__THE PROBLEM__
A word-for-word copy of the entries is the only acceptable reply.

__SUPPLIED DATA__
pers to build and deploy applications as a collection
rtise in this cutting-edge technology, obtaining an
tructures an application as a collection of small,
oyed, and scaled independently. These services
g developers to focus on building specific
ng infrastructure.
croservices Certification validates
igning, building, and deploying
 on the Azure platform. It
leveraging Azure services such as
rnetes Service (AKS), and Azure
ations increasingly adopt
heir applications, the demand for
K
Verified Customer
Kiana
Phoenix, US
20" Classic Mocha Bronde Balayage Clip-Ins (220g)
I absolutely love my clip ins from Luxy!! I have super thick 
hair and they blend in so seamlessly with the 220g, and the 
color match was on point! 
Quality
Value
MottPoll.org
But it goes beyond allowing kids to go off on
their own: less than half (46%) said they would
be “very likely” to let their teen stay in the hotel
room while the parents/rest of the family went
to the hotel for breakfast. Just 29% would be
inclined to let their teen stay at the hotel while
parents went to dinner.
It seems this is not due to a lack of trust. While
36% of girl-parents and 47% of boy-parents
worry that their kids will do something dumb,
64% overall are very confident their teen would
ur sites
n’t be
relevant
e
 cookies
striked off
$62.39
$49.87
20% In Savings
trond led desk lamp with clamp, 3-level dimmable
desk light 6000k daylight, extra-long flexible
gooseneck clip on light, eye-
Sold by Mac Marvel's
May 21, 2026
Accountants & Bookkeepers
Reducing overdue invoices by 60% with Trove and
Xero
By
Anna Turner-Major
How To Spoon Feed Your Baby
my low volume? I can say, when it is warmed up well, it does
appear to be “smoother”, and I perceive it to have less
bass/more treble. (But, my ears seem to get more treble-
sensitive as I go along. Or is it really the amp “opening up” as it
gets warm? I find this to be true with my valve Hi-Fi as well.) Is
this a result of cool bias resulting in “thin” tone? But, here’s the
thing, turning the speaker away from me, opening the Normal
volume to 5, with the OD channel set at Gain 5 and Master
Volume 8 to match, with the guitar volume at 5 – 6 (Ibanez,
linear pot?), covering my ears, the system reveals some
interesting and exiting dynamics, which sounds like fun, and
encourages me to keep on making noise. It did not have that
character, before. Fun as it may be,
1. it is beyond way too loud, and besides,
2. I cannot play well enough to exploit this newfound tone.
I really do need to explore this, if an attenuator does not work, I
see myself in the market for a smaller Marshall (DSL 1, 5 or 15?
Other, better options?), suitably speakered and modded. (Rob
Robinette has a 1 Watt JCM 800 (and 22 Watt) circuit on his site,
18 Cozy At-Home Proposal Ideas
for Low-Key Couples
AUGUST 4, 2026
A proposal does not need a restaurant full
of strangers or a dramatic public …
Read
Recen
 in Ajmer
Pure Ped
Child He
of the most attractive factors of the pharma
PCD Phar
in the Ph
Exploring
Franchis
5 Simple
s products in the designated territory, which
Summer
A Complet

__SOLVED EXERCISE__
pers to build and deploy applications as a collection
rtise in this cutting-edge technology, obtaining an
tructures an application as a collection of small,
oyed, and scaled independently. These services
g developers to focus on building specific
ng infrastructure.
croservices Certification validates
igning, building, and deploying
 on the Azure platform. It
leveraging Azure services such as
rnetes Service (AKS), and Azure
ations increasingly adopt
heir applications, the demand for
K
Verified Customer
Kiana
Phoenix, US
20" Classic Mocha Bronde Balayage Clip-Ins (220g)
I absolutely love my clip ins from Luxy!! I have super thick 
hair and they blend in so seamlessly with the 220g, and the 
color match was on point! 
Quality
Value
MottPoll.org
But it goes beyond allowing kids to go off on
their own: less than half (46%) said they would
be “very likely” to let their teen stay in the hotel
room while the parents/rest of the family went
to the hotel for breakfast. Just 29% would be
inclined to let their teen stay at the hotel while
parents went to dinner.
It seems this is not due to a lack of trust. While
36% of girl-parents and 47% of boy-parents
worry that their kids will do something dumb,
64% overall are very confident their teen would
ur sites
n’t be
relevant
e
 cookies
striked off
$62.39
$49.87
20% In Savings
trond led desk lamp with clamp, 3-level dimmable
desk light 6000k daylight, extra-long flexible
gooseneck clip on light, eye-
Sold by Mac Marvel's
May 21, 2026
Accountants & Bookkeepers
Reducing overdue invoices by 60% with Trove and
Xero
By
Anna Turner-Major
How To Spoon Feed Your Baby
my low volume? I can say, when it is warmed up well, it does
appear to be “smoother”, and I perceive it to have less
bass/more treble. (But, my ears seem to get more treble-
sensitive as I go along. Or is it really the amp “opening up” as it
gets warm? I find this to be true with my valve Hi-Fi as well.) Is
this a result of cool bias resulting in “thin” tone? But, here’s the
thing, turning the speaker away from me, opening the Normal
volume to 5, with the OD channel set at Gain 5 and Master
Volume 8 to match, with the guitar volume at 5 – 6 (Ibanez,
linear pot?), covering my ears, the system reveals some
interesting and exiting dynamics, which sounds like fun, and
encourages me to keep on making noise. It did not have that
character, before. Fun as it may be,
1. it is beyond way too loud, and besides,
2. I cannot play well enough to exploit this newfound tone.
I really do need to explore this, if an attenuator does not work, I
see myself in the market for a smaller Marshall (DSL 1, 5 or 15?
Other, better options?), suitably speakered and modded. (Rob
Robinette has a 1 Watt JCM 800 (and 22 Watt) circuit on his site,
18 Cozy At-Home Proposal Ideas
for Low-Key Couples
AUGUST 4, 2026
A proposal does not need a restaurant full
of strangers or a dramatic public …
Read
Recen
 in Ajmer
Pure Ped
Child He
of the most attractive factors of the pharma
PCD Phar
in the Ph
Exploring
Franchis
5 Simple
s products in the designated territory, which
Summer
A Complet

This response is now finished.